I used to love traveling all over the West Coast to wherever the predictions from weather authorities said the biggest amounts of snowfall could be expected. I couldn’t say I didn’t like it at all anymore. I did.

But now that I’d met her, I had to admit I could have been completely content to spend all day, every day, with her.

And that was my problem.

No matter how badly I wanted what I wanted, I couldn’t have it. I couldn’t be selfish.

Indy needed time.

She was busy trying to sort out her life, and I had to give her the space to do it.

But because it was becoming too tempting to just drive to the Blue Spruce Ski Resort to see her, I realized I had to do something to put actual space and distance between us. I’d convinced myself this was the smartest decision.

I was wrong.

Or maybe I wasn’t completely wrong.

I had no doubt this was precisely what Indy deserved from me, but I hated it.

And as more and more time passed, I found myself less and less interested in hopping on my board to go riding.

It seemed crazy to be this consumed with a woman so quickly, and yet, that didn’t bother me. Maybe reality was starting to set in for me. I wasn’t getting any younger, and I had made it clear to Indy I was getting to a point where I could see myself settling down soon.

But I’d promised her that we’d take the time to make sure this was what we both wanted. That was the smart, responsible thing to do. It was what was necessary, especially for her, to be sure we weren’t rushing things.

It was easy to think everything was perfect between us when we had been stranded at the resort together. It was new, exciting, and fun. Of course, it was going to feel like we were who we’d been waiting for all our lives.

While I believed it was possible for me to be so certain so quickly, I didn’t doubt Indy still had some reservations. Obviously, she enjoyed spending time with me. I didn’t question that. But she’d been burned by her ex, so I wanted her to have the time she needed to get to where I was—feeling miserable without her around me.

Knowing I wasn’t going to enjoy spending another minute riding on this mountain, I started traversing the mountain to make it back to the trail that would ultimately get me the closest to where I’d parked my camper.

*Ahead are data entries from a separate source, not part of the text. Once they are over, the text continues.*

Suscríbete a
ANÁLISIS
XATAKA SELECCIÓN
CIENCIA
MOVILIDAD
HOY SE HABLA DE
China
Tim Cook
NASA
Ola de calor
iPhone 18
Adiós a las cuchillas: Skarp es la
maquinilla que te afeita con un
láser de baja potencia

Ten minutes later, I’d gotten there.

Thirty minutes after I’d arrived back at the camper, I had everything packed up and was back on the road to Colorado.

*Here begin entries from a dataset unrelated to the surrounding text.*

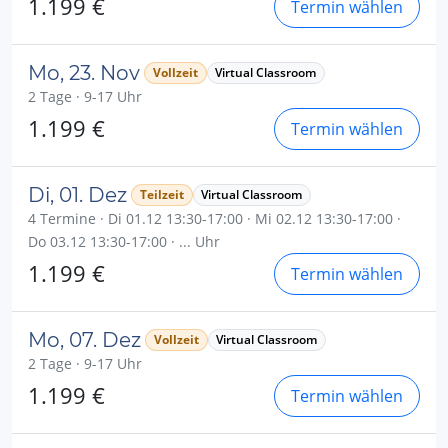
1.199 €
Termin wählen
Mo, 23. Nov
Vollzeit
Virtual Classroom
2 Tage · 9-17 Uhr
1.199 €
Termin wählen
Di, 01. Dez
Teilzeit
Virtual Classroom
4 Termine · Di 01.12 13:30-17:00 · Mi 02.12 13:30-17:00 ·
Do 03.12 13:30-17:00 · ... Uhr
1.199 €
Termin wählen
Mo, 07. Dez
Vollzeit
Virtual Classroom
2 Tage · 9-17 Uhr
1.199 €
Termin wählen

And throughout the entire ride there, I continued to ask myself how I was going to survive going back to Hawaii without Indy if I couldn’t even go a week without feeling like I was lost.

Sadly, despite how many hours I spent driving alone in the silence, I didn’t come up with any answers.

NINETEEN

Indy

“Where are we going?”

I was so excited; I was practically bouncing right out of my seat.

Griffin reached for my hand, interlaced his fingers with mine, and answered, “You’ll see as soon as we get there. We’re only a few minutes away.”

This had become the norm for us.

Over the weeks that had passed since I moved into my own place and Griffin wound up needing to drive away from the Blue Spruce Ski Resort, we’d had weekly date nights. Generally, we saved all the fun for the weekends, because I only worked one weekend a month.

Of course, that didn’t mean Griffin never visited during the week. While it wasn’t every night, my guy typically visited me at least once during the week. Admittedly, those days were my favorites. I wasn’t quite sure if the reason for that was because they reminded me so much of how it was when we first got together when we were both stranded at the resort or if it was because I simply enjoyed having quiet nights in with Griffin where we’d just cuddle, watch movies, talk, kiss, eat, and make love.

It was likely a combination of the two.